XLM-E: XLM via ELECTRA

XLM-E stands for “Cross-lingual Language Modeling via Electra” which is a cross-lingual language model that was pre-trained on two ELECTRA-style tasks as we are going to see later. XLM-E was proposed by Microsoft in 2021 and published in their paper: Cross-lingual Language Model Pre-training via ELECTRA. The official code for this paper can be found on Microsoft’s GitHub repository: microsoft/unilm.

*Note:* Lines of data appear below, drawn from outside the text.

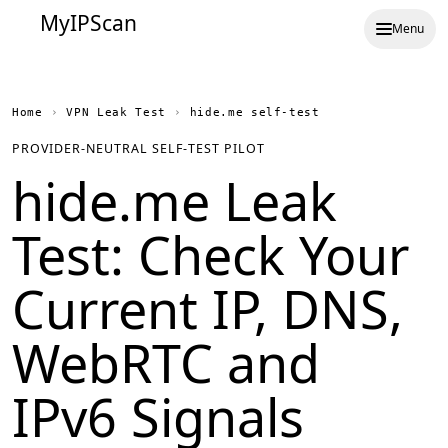
MyIPScan
Menu
Home
›
VPN Leak Test
›
hide.me self-test
PROVIDER-NEUTRAL SELF-TEST PILOT
hide.me Leak
Test: Check Your
Current IP, DNS,
WebRTC and
IPv6 Signals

Using a pre-trained language model and then fine-tune it on downstream tasks has become a de facto trend in the field. However, these pre-training techniques such as (Masked Language Modeling (MLM), Translation Masked Modeling (TLM), ...etc.) usually requires massive computation resources. As shown in the following figure, XLM-E (red line) achieves 130x speedup compared with XLM-R augmented with TLM and around 100x speedup compared with XLM-R, XLM-Align, and InfoXLM:

Pre-training

Similar to ELECTRA, XLM-E has two Transformer components, i.e., generator and discriminator. The generator predicts the masked tokens given the masked sentence or translation pair, and the discriminator distinguishes whether the tokens are replaced by the generator. XLM-E was pre-trained on two different pre-training tasks: multilingual replaced token detection (MRTD), and translation replaced token detection (TRTD). The overall training objective is to minimize:

\[\mathcal{L} = \mathcal{L}_{\text{MLM}} + \lambda\mathcal{L}_{\text{MRTD}} + \mathcal{L}_{\text{TLM}} + \lambda\mathcal{L}_{\text{TRTD}}\]

Multilingual RTD

This pre-training task is a multilingual form of the Replaced Token Detection (RTD) task introduced in the ELECTRA model. Here is a small recap on RTD. The RTD task requires the model to distinguish real input tokens from corrupted multilingual sentences. The input sentences get corrupted by the generator model, and the discriminator should be able to classify the real tokens from the replaced ones as shown in the following figure:

The multilingual RTD is exactly the same with a few differences:

The input text can be in various languages.
Both the generator and the discriminator are shared across languages. The vocabulary is also shared for different languages.
Masking is done uniformly while it was only $15\%\ $in the ELECTRA paper.

Note:
They also tried span masking, but it significantly weakened the generator’s prediction accuracy, which in turn harmed the pre-training.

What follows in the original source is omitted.